Training DeepSeek V3 on 24× A100s — Part 8: Adapting the Run to DeepSeek‑V3.1

Switching the run to V3.1 mainly requires pointing to the new weights; here are the concrete config and architectural differences captured from the model config.

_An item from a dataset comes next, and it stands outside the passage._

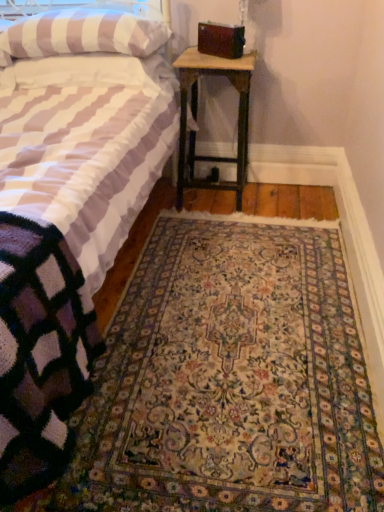 The width and height of the screenshot is (384, 512). What do you see at coordinates (196, 117) in the screenshot?
I see `wooden nightstand at lower right` at bounding box center [196, 117].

DeepSeek‑V3.1 drops into the same training stack with minimal changes. This post highlights what changes (paths and a few targets) and what I verified from the model configuration you’ll actually run.

What changes for V3.1

  • Model path changes from /nfs/DeepSeek-V3-bf16/nfs/DeepSeek-V3.1-bf16
  • The Ray orchestration, NCCL setup, DeepSpeed ZeRO‑3, and LoRA save patch remain identical
  • LoRA targets continue to use the DeepSeek attention module names (e.g., self_attn.q_a_proj, self_attn.kv_a_proj_with_mqa, …) as in the Ray script

A representative torchrun launch (same as Part 7 with only the model path updated):

torchrun \
  --nnodes="$NNODES" \
  --nproc_per_node="$NPROC_PER_NODE" \
  --node_rank="$NODE_RANK" \
  --master_addr="$MASTER_ADDR" \
  --master_port="$MASTER_PORT" \
  --max_restarts=0 \
  src/train.py \
  --stage sft \
  --do_train \
  --model_name_or_path /nfs/DeepSeek-V3.1-bf16 \
  --dataset all_creator_training \
  --template default \
  --finetuning_type lora \
  --preprocessing_num_workers 4 \
  --overwrite_cache false \
  --lora_target self_attn.q_a_proj,self_attn.q_b_proj,self_attn.kv_a_proj_with_mqa,self_attn.kv_b_proj,self_attn.o_proj \
  --lora_rank 16 \
  --lora_alpha 32 \
  --output_dir "$OUTPUT_DIR" \
  --overwrite_output_dir \
  --per_device_train_batch_size 1 \
  --gradient_accumulation_steps 1 \
  --learning_rate 1e-5 \
  --adam_beta2 0.98 \
  --weight_decay 0.01 \
  --warmup_steps 100 \
  --bf16 \
  --deepspeed "$DS_CONFIG" \
  --logging_steps 1 \
  --save_strategy steps \
  --save_steps 50 \
  --save_on_each_node false \
  --save_safetensors true \
  --save_only_model true \
  --max_steps 2000 \
  --report_to tensorboard \
  --logging_dir "$OUTPUT_DIR/logs"

Architecture notes from the V3.1 model config

From the provided config.json for DeepSeek‑V3 family (subset of fields):

{
  "architectures": ["DeepseekV3ForCausalLM"],
  "model_type": "deepseek_v3",
  "num_hidden_layers": 61,
  "hidden_size": 7168,
  "num_attention_heads": 128,
  "num_key_value_heads": 128,
  "n_routed_experts": 256,
  "n_shared_experts": 1,
  "num_experts_per_tok": 8,
  "topk_method": "noaux_tc",
  "topk_group": 4,
  "routed_scaling_factor": 2.5,
  "moe_layer_freq": 1,
  "rope_scaling": { "type": "yarn", "factor": 40, "beta_fast": 32, "beta_slow": 1 },
  "torch_dtype": "bfloat16"
}

Implications for training:

  • MoE remains: 256 routed experts + 1 shared expert, with 8 experts active per token
  • The routing method is indicated as noaux_tc (auxiliary‑loss‑free top‑k with group routing)
  • RoPE uses YaRN scaling parameters; context scaling is built into the config
  • BF16 is the default dtype; matches our run settings

These fields confirm that the V3.1 drop‑in continues to use the same major architectural assumptions as V3 for our LoRA SFT runs. The LoRA target modules and ZeRO‑3 settings used in Parts 2 and 7 remain compatible.

Filesystem expectations

Ensure the weights are available at:

/nfs/DeepSeek-V3.1-bf16

Output directory remains on shared or node‑local storage depending on your choice (I keep logs under $OUTPUT_DIR/logs and verify adapters post‑run).

Post‑run verification

The Ray driver’s verification step remains useful: it scans checkpoint-* directories and validates that adapter_model.safetensors exists and contains non‑empty tensors, also writing adapter_debug_info.json for quick triage.